I had nothing in mind, just looking, which is usually where the good stuff comes from. However, I’d been noticing the echoes of women’s shapes in the postcard landscapes. The history of art is filled with images of women surrounded by the landscape, but I was seeing the possibility of landscape within a woman’s form.  I began exploring this theme, where multiple images I’d been looking at–dress forms (the body) and landscape sources, could merge with one another, bringing multiple references to the final image. A visual mash-up. The first look should click as the familiar image, the second bring another meaning, sometimes in conflict with the first, or revealing what may be going on secretly.

I worked with environmental themes at first, creating dresses, then large paintings of people in Victorian hats, that referenced Audubon prints as living ecosystems.

As this new genre opened up I began to work smaller, faster, in order to get ideas out. And I worked funnier as well. Red Grooms and Claus Oldenburg, Roz Chast , are artists I love, and their work encouraged me to use humor as an artistic tool. Besides, I couldn’t help myself!

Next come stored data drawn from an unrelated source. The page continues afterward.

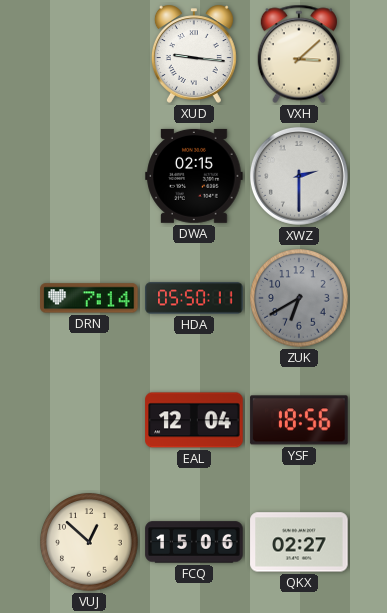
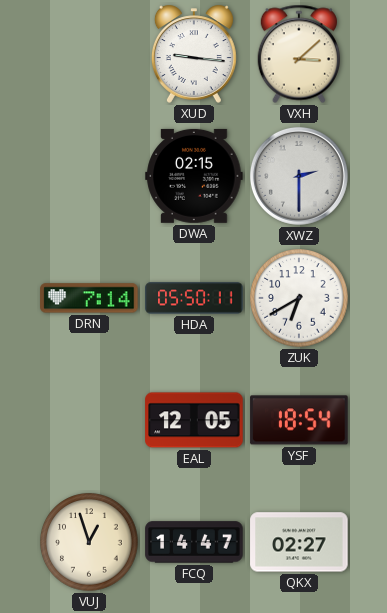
ZUK dial: grey -> white
EAL: 12:04 -> 12:05
YSF: 18:56 -> 18:54
VUJ: 12:52 -> 12:57
FCQ: 15:06 -> 14:47
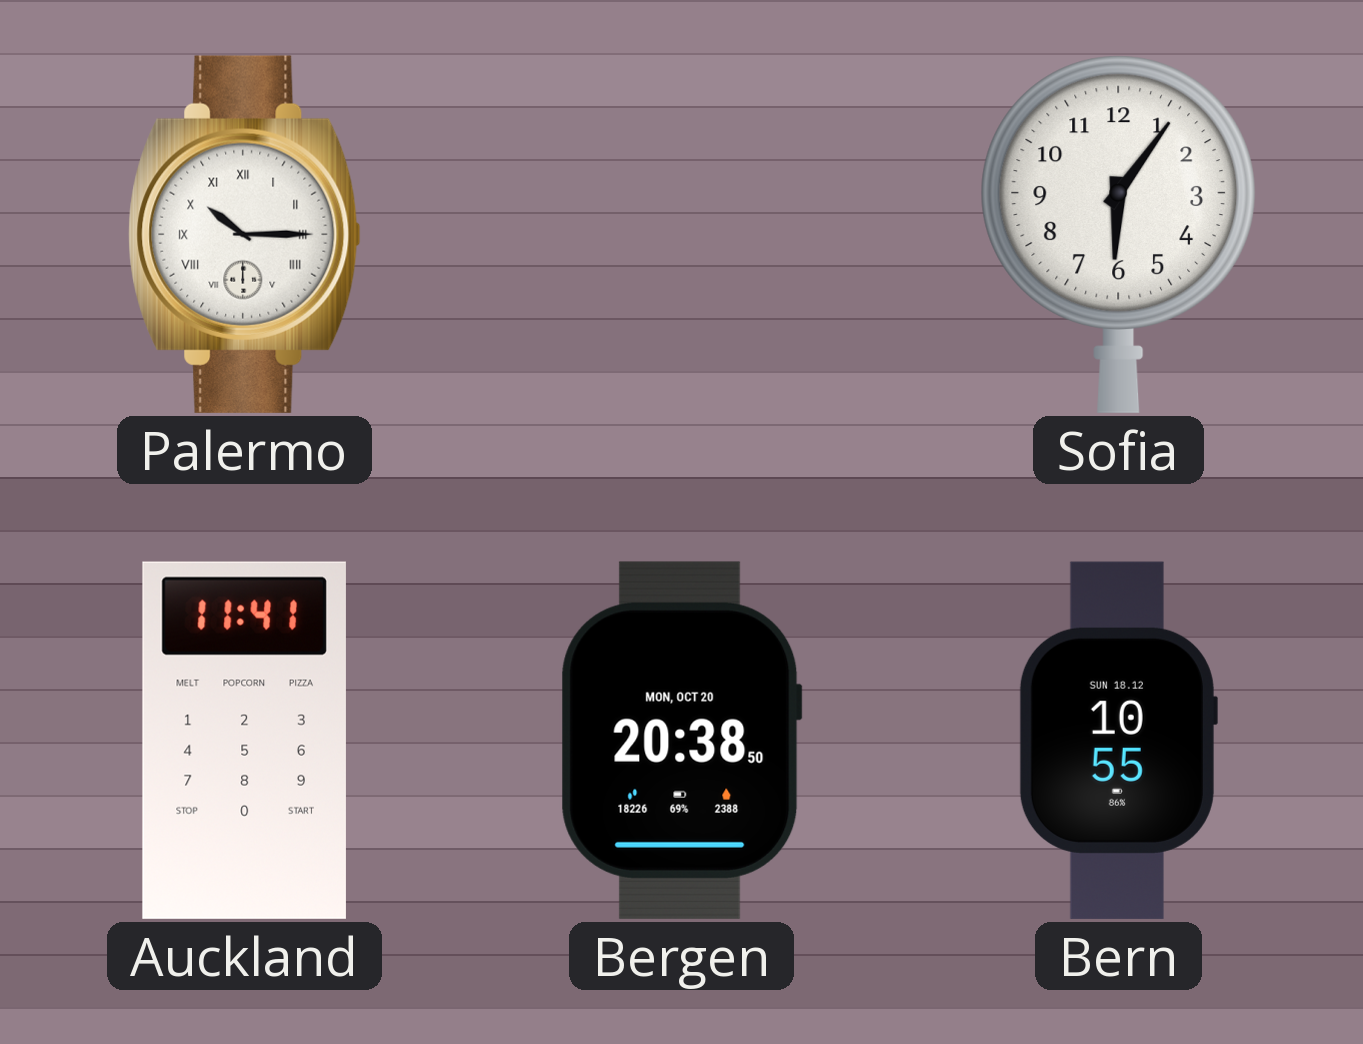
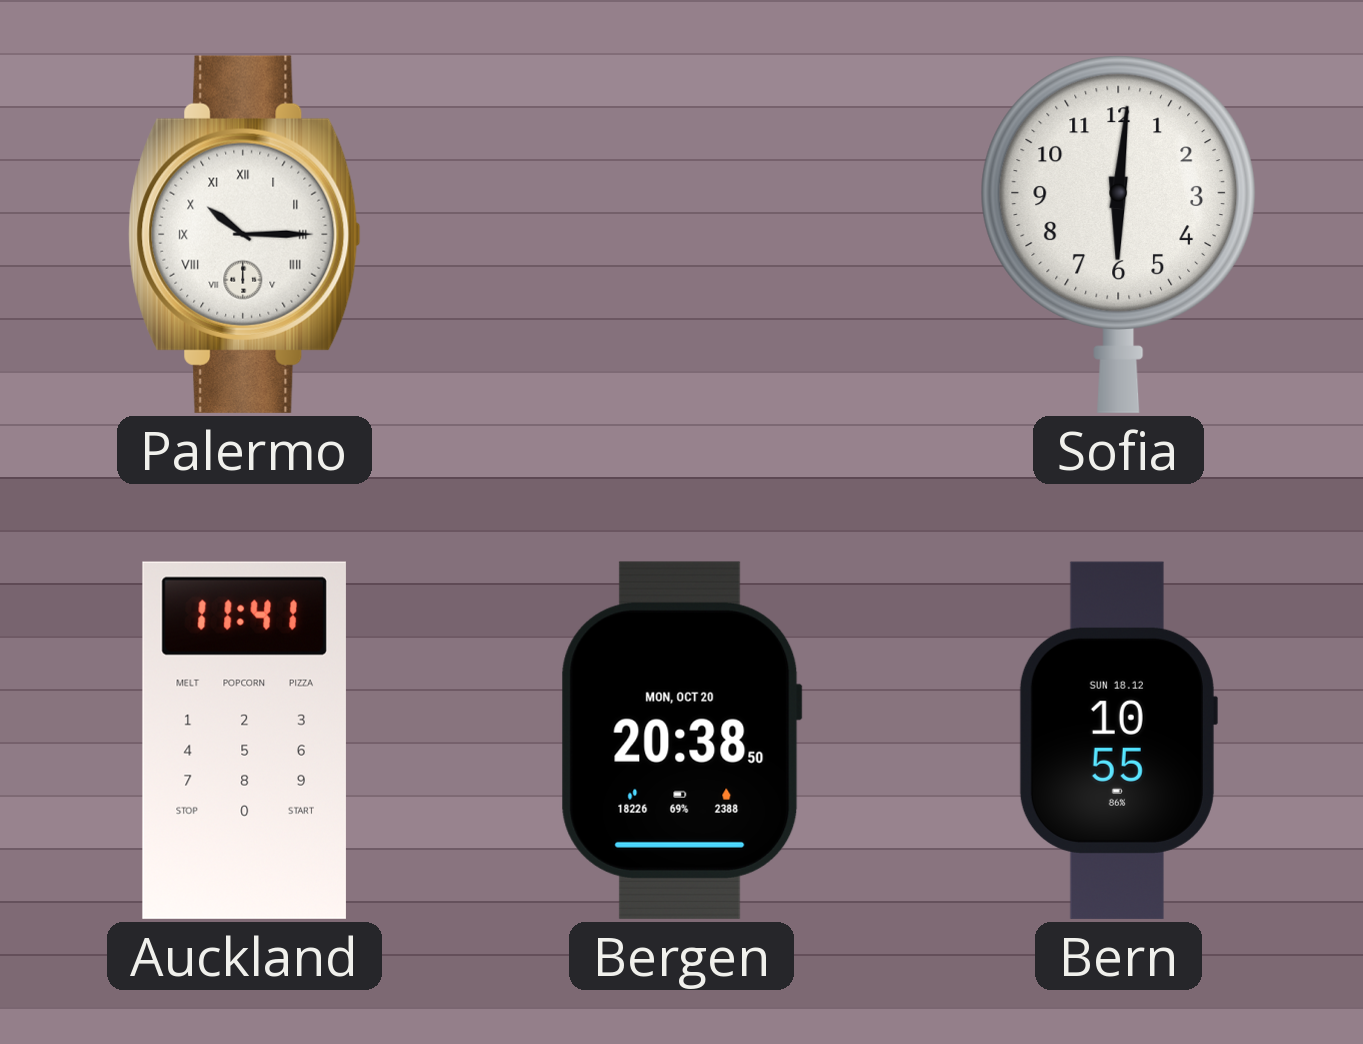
Sofia: 6:06 -> 6:01
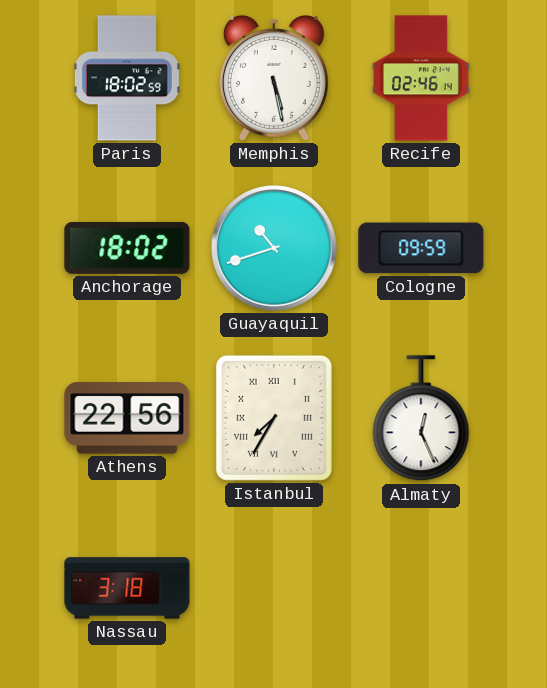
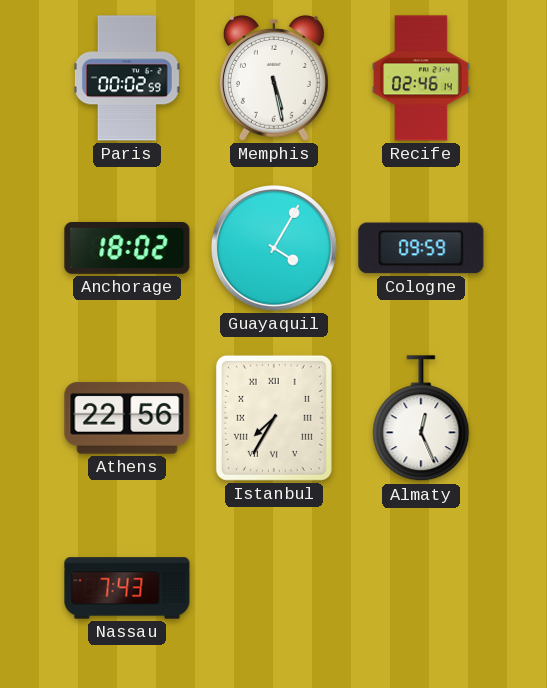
Paris: 18:02 -> 00:02
Guayaquil: 10:42 -> 4:05
Nassau: 3:18 -> 7:43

During the economic downturn I needed to laugh, and began to create work that diverted me, gave me a place to go mentally and emotionally, and a place to push back. The 50’s and 40’s dresses I chose to work from were close to my own era -my mother’s clothes, my clothes.  The constraint, severity or formal codes of behavior played out by models in old Sears’s dress books were enough to stir up a response. Clothes were the wall, the canvas; those perfect clothes provided a place in which to express my rebellious point of view. I worked to achieve a contrast between content worked into the body of the dress- often political, about gender roles, the environment, or art history- that  would undercut the fresh, pristine appearance of the clothing and the artificial expressions of models who had been dressed and posed to be consumed.